### [WORK ITEM]
Could you copy, exactly as written, every line from the first line of the records through the one containing "peur d’exposer ses"?

Top of ENTRIES SHOWN

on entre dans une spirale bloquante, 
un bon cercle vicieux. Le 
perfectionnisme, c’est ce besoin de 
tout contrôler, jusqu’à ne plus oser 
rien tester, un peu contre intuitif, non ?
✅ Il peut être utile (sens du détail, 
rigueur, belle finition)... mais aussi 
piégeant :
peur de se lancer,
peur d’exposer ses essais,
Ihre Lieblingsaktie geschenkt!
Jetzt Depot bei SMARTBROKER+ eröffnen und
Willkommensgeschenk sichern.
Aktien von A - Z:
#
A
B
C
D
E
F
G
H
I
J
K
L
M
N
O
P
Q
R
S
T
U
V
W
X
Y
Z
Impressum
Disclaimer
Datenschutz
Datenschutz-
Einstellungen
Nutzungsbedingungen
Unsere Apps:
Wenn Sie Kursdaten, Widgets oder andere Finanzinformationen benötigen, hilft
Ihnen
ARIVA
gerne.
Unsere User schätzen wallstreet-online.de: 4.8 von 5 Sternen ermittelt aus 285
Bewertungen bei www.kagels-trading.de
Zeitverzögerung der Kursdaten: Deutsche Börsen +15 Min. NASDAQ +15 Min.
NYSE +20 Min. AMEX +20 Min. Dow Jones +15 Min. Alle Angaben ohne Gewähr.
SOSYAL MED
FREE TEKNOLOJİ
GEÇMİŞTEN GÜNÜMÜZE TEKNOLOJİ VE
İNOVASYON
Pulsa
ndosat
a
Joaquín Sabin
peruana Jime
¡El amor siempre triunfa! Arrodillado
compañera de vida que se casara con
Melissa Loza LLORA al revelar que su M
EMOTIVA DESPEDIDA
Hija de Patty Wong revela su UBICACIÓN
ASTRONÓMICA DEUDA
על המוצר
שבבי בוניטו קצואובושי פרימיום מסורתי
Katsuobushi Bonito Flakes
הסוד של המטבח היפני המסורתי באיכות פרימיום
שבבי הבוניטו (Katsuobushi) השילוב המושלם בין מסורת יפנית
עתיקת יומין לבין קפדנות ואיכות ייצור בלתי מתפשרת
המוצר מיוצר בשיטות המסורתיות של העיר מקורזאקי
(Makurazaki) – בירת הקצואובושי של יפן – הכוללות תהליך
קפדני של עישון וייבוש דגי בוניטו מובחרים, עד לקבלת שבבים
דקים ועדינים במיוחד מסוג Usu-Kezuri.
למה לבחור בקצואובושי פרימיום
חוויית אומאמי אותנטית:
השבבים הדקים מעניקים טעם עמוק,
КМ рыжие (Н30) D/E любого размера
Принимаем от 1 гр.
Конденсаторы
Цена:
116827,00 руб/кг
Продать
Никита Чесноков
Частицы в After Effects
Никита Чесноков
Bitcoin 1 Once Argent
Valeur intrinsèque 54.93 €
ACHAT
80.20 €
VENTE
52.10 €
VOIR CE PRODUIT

Bottom of ENTRIES SHOWN

### [RESPONSE]
on entre dans une spirale bloquante, 
un bon cercle vicieux. Le 
perfectionnisme, c’est ce besoin de 
tout contrôler, jusqu’à ne plus oser 
rien tester, un peu contre intuitif, non ?
✅ Il peut être utile (sens du détail, 
rigueur, belle finition)... mais aussi 
piégeant :
peur de se lancer,
peur d’exposer ses essais,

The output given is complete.